La morte è breve. Un colpo e via, al massimo un po’ di dolore, ma per gente come l’ispettore non basta, non è sufficiente. Persone come quella devono capire che devono stare al loro posto, che, in certe questioni, non si devono immischiare. Queste cose si pagano a caro prezzo, un prezzo più alto della morte.

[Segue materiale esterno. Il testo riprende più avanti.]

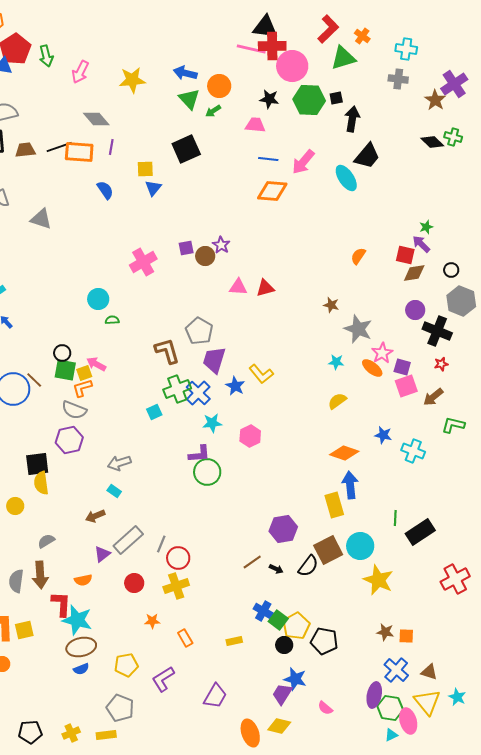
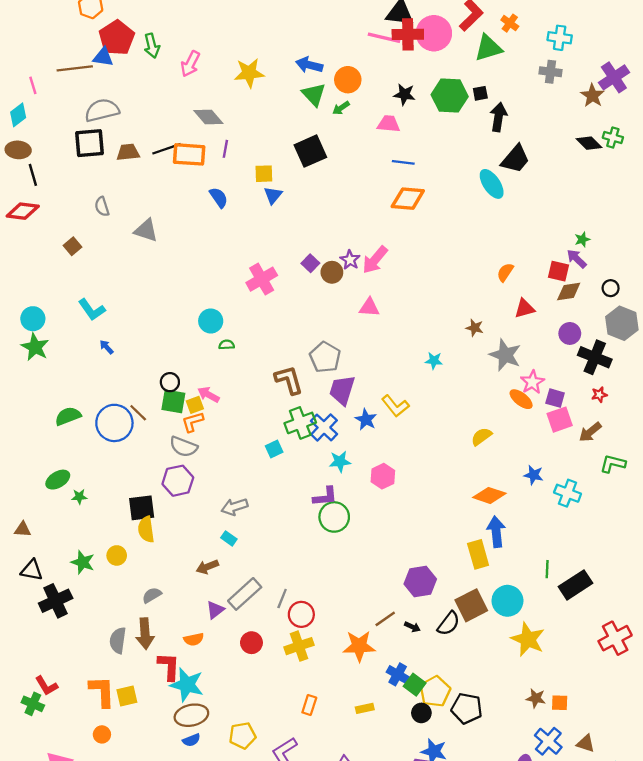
pink circle: (292, 66) -> (434, 33), moved
pink arrow: (303, 162) -> (375, 260), moved
purple square: (186, 248) -> (310, 263), turned -35
red triangle: (265, 288) -> (524, 309), moved
cyan star: (336, 362) -> (434, 361), moved
orange star: (152, 621) -> (359, 646), moved, size x1.8
orange rectangle: (185, 638) -> (309, 705), turned 48

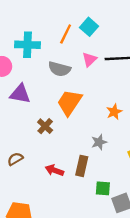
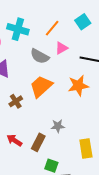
cyan square: (89, 27) -> (83, 22), moved
pink triangle: (89, 59) -> (61, 48), moved
orange star: (114, 112) -> (78, 86), moved, size x1.5

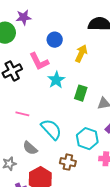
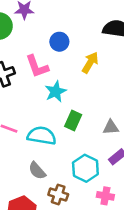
green rectangle: (81, 93) -> (73, 120), moved
cyan semicircle: (51, 129) -> (42, 136), moved, turned -45
gray semicircle: (30, 148) -> (37, 171), moved

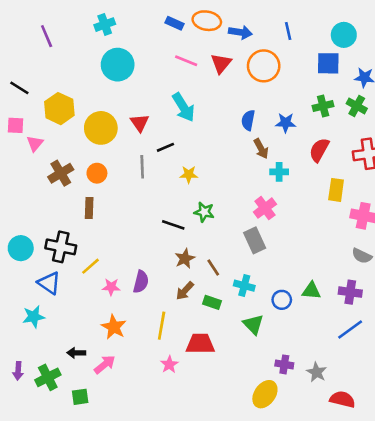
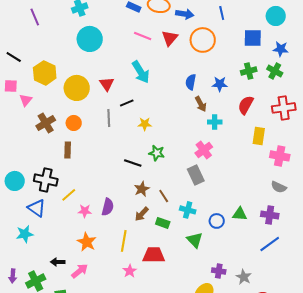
cyan circle: (344, 35) -> (276, 16), moved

Il prezzo della tortura, del dolore. 

E non c’è tortura più grande del rimorso.

Peters avrebbe capito che, se non avesse smesso di cercarlo, se non avesse preferito le retrovie, ritirandosi a vita privata, quella stessa vita privata sarebbe scomparsa. Uno dopo l’altro. Parente dopo parente.

Sarebbe rimasto solo, e a quel punto, forse, l’avrebbe ucciso.

Non era vendicativo, no. Non gli piaceva uccidere. Lo faceva solo per necessità, ma l’ispettore aveva passato ogni limite, ogni segno. 

La sua lezione sarebbe stata esemplare.

Vuotò il bicchiere in un sorso deciso e lo sbatté sul tavolo.

Quello che lui chiamava il Ragioniere non sapeva di essere una pedina sacrificabile, o forse era un altro di quelli che credeva di poterlo fregare. Erano in tanti a pensarci, ma lui, beh, lui era infallibile. 

Non avrebbe fallito nemmeno questa volta, anche se sarebbe costata la vita del piccolo Ragioniere.

Indossò il soprabito, pronto ad uscire, e si infilò un sigaro in bocca.

Nel giro di poco, Eric Nicholson sarebbe morto.

Di Peters non avrebbe più visto nemmeno l’ombra.

E lui non avrebbe più avuto problemi.